◆ What you have to do
What is the number of lines in the data holding the word "toàn"? Give that number by itself.
----
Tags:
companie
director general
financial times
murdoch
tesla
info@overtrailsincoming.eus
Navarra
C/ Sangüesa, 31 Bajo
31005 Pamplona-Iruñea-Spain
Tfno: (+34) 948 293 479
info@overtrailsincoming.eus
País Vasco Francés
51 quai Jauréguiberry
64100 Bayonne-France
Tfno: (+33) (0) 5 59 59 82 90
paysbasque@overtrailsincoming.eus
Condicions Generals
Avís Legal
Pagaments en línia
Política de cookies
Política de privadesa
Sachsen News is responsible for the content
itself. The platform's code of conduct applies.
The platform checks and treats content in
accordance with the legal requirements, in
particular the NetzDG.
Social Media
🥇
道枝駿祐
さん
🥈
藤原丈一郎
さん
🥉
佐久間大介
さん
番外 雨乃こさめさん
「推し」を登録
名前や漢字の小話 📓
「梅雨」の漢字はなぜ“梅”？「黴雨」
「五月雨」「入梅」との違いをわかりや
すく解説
----
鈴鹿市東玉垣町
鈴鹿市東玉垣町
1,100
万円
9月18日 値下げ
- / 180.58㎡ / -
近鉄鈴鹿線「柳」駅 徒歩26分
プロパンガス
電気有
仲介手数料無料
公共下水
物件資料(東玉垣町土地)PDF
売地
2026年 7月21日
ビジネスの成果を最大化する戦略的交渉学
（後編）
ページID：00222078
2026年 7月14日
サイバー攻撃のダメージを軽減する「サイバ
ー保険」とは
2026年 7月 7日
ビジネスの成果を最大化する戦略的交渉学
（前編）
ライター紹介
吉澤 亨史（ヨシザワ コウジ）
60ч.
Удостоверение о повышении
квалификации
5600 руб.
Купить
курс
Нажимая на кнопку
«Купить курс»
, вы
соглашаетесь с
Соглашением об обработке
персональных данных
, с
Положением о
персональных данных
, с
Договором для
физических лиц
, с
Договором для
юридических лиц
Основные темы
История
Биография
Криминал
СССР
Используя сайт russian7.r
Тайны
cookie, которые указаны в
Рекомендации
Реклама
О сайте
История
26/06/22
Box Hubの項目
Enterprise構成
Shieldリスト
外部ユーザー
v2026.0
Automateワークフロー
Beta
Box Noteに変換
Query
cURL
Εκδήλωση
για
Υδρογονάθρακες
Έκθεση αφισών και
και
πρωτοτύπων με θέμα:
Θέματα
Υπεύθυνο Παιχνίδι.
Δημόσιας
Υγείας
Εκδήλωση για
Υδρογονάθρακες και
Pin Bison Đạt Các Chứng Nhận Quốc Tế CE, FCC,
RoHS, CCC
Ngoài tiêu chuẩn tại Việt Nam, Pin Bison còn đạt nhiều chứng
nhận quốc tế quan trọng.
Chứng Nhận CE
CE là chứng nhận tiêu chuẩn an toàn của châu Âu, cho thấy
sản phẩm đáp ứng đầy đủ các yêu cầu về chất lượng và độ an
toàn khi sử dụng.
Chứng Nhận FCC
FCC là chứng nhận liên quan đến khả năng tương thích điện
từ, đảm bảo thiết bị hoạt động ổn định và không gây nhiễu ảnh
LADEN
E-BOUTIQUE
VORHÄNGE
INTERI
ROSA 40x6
----
◆ Task solution
2